Alexanders Hauptleute bestiegen in aller Hast ihre Streitwagen und brachen auf in Richtung Babylonien. Viele mußten Ozeane und Kontinente überqueren.
Jedes Orakel prophezeite Verhängnis – die einen für Alexander, andere für die Welt. Nie, so hieß es, hatte das Böse die Welt so sehr bewölkt wie jetzt.
Die Welt war durch Alexander für Ahriman vorbereitet worden.
Bald würden die Kräfte des Lichts für immer vernichtet sein. Sein endgültiger Sieg mochte vielleicht noch Jahrhunderte ausstehen, doch Ahriman konnte seinen Eroberungsplan in die Tat umsetzen. Die Vollendung war abzusehen.
Ihm standen genügend Werkzeuge zur Verfügung.
4. Kapitel
Simon lehnte sich müde auf der Bank zurück und fuhr mit der Hand über Camillas warme Schultern.

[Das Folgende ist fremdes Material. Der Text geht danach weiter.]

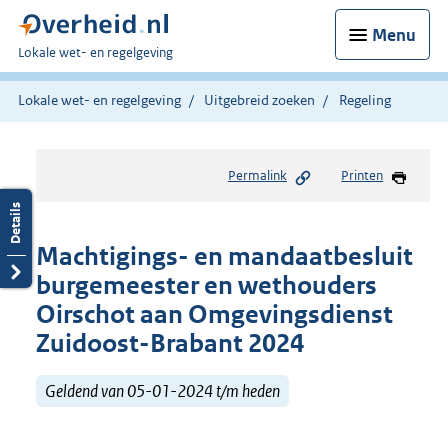
Menu
U
Lokale wet- en regelgeving
bent
hier:
Lokale wet- en regelgeving
Uitgebreid zoeken
Regeling
Permalink
Printen
Machtigings- en mandaatbesluit
burgemeester en wethouders
Oirschot aan Omgevingsdienst
Zuidoost-Brabant 2024
Geldend van 05-01-2024 t/m heden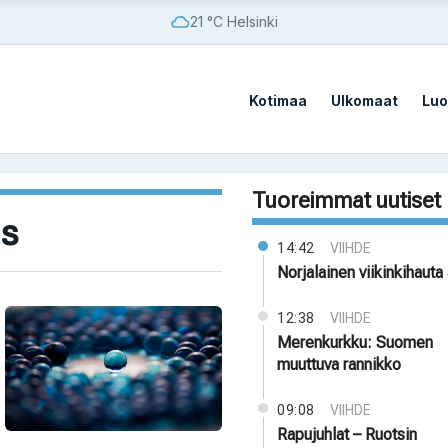
21 °C Helsinki
Kotimaa
Ulkomaat
Luo
Tuoreimmat uutiset
s
14:42
VIIHDE
Norjalainen viikinkihauta 
12:38
VIIHDE
Merenkurkku: Suomen
muuttuva rannikko
09:08
VIIHDE
Rapujuhlat – Ruotsin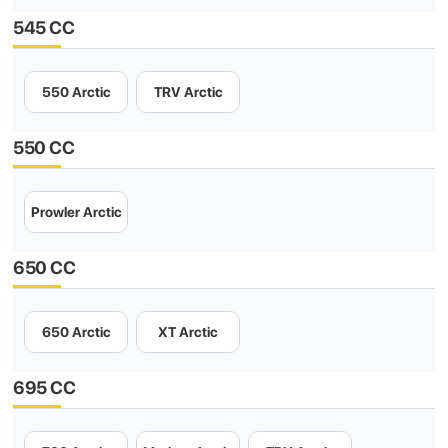
545 CC
550 Arctic
TRV Arctic
550 CC
Prowler Arctic
650 CC
650 Arctic
XT Arctic
695 CC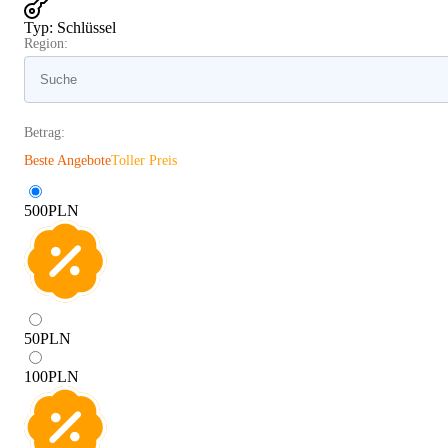
Typ
:
Schlüssel
Region:
Betrag:
Beste Angebote
Toller Preis
500
PLN
50
PLN
100
PLN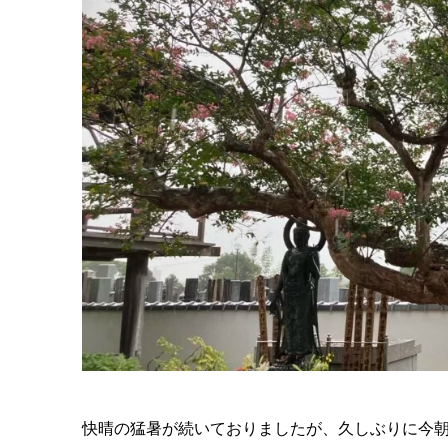
快晴の猛暑が続いておりましたが、久しぶりに今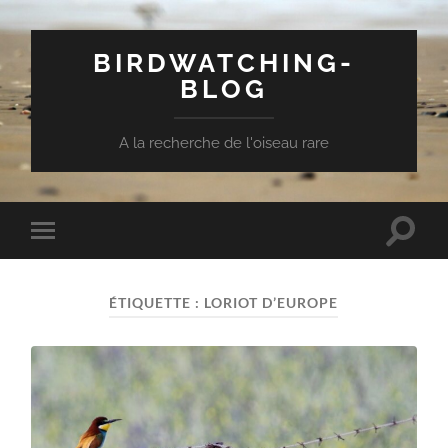
BIRDWATCHING-
BLOG
A la recherche de l'oiseau rare
Toggle
Toggle
search
mobile
field
menu
ÉTIQUETTE :
LORIOT D’EUROPE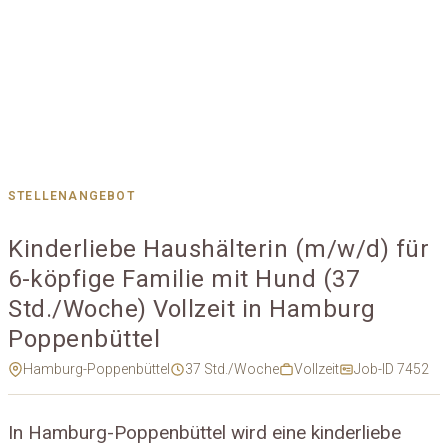
STELLENANGEBOT
Kinderliebe Haushälterin (m/w/d) für
6-köpfige Familie mit Hund (37
Std./Woche) Vollzeit in Hamburg
Poppenbüttel
Hamburg-Poppenbüttel
37 Std./Woche
Vollzeit
Job-ID 7452
In Hamburg-Poppenbüttel wird eine kinderliebe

»Fordern nicht alle Helden diese Belohnung von den Frauen,
die sie retten?« fragte er spöttisch.
Sie lächelte ihn liebevoll an.
»Die legendäre Camilla, du erinnerst dich, ließ keine Männer an sich heran. Ich möchte ihrem Beispiel nacheifern.« »Welch trauriger Verlust.« »Für dich vielleicht, aber nicht für mich …«
Simon seufzte gekünstelt. »Na schön«, sagte er, »dann muß ich eben warten, bis du schließlich doch meiner unwiderstehlichen Anziehungskraft erliegst.«
Wieder lächelte sie. »Du bist seit einer Woche hier, und ich habe dir noch nicht nachgegeben.«
»Dein Vater hat gut daran getan, mir die Stellung des obersten Leibwächters zu übertragen, denn ihm droht Verhaftung, wenn Olympias erfährt, daß ich ihre Diener erschlagen habe.« »Merates ist ein guter und weiser Mann«, sagte Camilla in ernstem Ton. »Nur wenige seiner Art sind in Pela übriggeblieben. Er stand Philipp nahe und bewunderte ihn sehr. Aber Alexander will mit den Beratern seines Vaters nichts zu tun haben. Deshalb lebt Merates zurückgezogen.«
Simon hatte bereits in Erfahrung gebracht, daß Camilla die Ziehtochter von Merates und das Kind einer ihm ergebenen päonischen Sklavin war, die schon früh gestorben war. Der Thraker empfand inzwischen großen Respekt für den alten Edelmann und gedachte trotz aller Gefahr, sich in Pela niederzulassen. Außerdem war er verliebt in Camilla. Er machte ihr den Hof. Sie ließ ihn gewähren, ohne ihn ausdrücklich zu ermuntern, denn ihr war klar, was von einem Glücksritter und Wanderer zu halten war. Vielleicht wollte sie ihn prüfen.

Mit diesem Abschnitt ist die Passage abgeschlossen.